In the last two decades or so, research has increasingly focused on identifying risk factors that may increase the occurrence or persistence of NSSI (10, 11), with considerable attention paid to emotion-related factors (12). Studies have shown that stressful events have an indirect effect on NSSI through anxiety symptoms (13, 14), and that NSSI becomes a coping strategy to regulate negative emotions including anxiety and depressive symptoms (11), and that NSSI serves as a way of avoiding or distracting from anxiety arousal or worrying about the possible adverse consequences of such arousal (15), which can reduce internal suffering and keep away from negative emotional states such as anger, sadness, numbness, or shame and other negative emotional states (16, 17). Many scholars have proposed various theoretical models to explain the mechanism of NSSI behavior on the basis of previous research on the influencing factors of NSSI, such as Nock et al.’s four-function model (18) and Hasking et al.’s cognitive-emotional model (19), Chapman et al.’s experiential avoidance model (20), etc., all show that emotion regulation is an important mechanism of NSSI behavior. Anxiety as a major emotional factor deserves in-depth study.

Although more studies have shown the correlation between anxiety and NSSI, the results of existing studies are not consistent. It was found that NSSI patients showed higher levels of anxiety than those without NSSI behaviors, and anxiety symptoms were positively correlated with NSSI (14, 21); another longitudinal study found that anxiety or stress was correlated with NSSI (22); however, Loh et al.’s study showed the opposite result, anxiety was negatively correlated with NSSI (23); and McCoy et al. found that anxiety did not differ significantly between the NSSI and non-NSSI groups (24). As the results of each individual study are often inconsistent due to small sample sizes or methodological limitations, this inconsistency makes the use of individual study results as the basis for decision-making restrictive and may lead to inaccurate or misleading conclusions.
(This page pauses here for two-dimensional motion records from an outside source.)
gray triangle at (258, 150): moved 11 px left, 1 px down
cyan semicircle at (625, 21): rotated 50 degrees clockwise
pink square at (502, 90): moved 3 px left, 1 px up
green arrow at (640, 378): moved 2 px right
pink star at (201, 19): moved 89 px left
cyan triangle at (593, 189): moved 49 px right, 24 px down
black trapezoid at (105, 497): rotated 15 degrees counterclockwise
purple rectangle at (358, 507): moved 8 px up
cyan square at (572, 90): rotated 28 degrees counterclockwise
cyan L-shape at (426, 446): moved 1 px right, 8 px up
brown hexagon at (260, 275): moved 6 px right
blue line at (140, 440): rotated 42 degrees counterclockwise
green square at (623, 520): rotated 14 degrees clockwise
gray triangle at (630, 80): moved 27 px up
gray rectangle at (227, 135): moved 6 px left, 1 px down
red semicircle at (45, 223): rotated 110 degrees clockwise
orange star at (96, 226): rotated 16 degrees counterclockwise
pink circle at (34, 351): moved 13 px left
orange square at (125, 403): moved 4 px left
Meta-analysis expands the sample content by synthesizing multiple small samples to improve the test efficacy; a comprehensive synthesis and quantification of controversial or even contradictory studies of the same kind can strengthen the level of evidence, make more accurate estimation of the effects, and lead to more definitive and comprehensive conclusions that will provide valuable references for the prediction of the occurrence and maintenance of NSSIs.

2 Materials and methods

2.1 Search strategy

Knowledge Graphs are widely used to make a large scale semantic network consisting of entities and concepts as well as the semantic relationships among them, using representation languages such as RDF and RDF Schema (25). Such knowledge graphs are used in the construction of many knowledge-based applications in medicine, such as extracting information from patient records (26), personalized medicine (27), and many others.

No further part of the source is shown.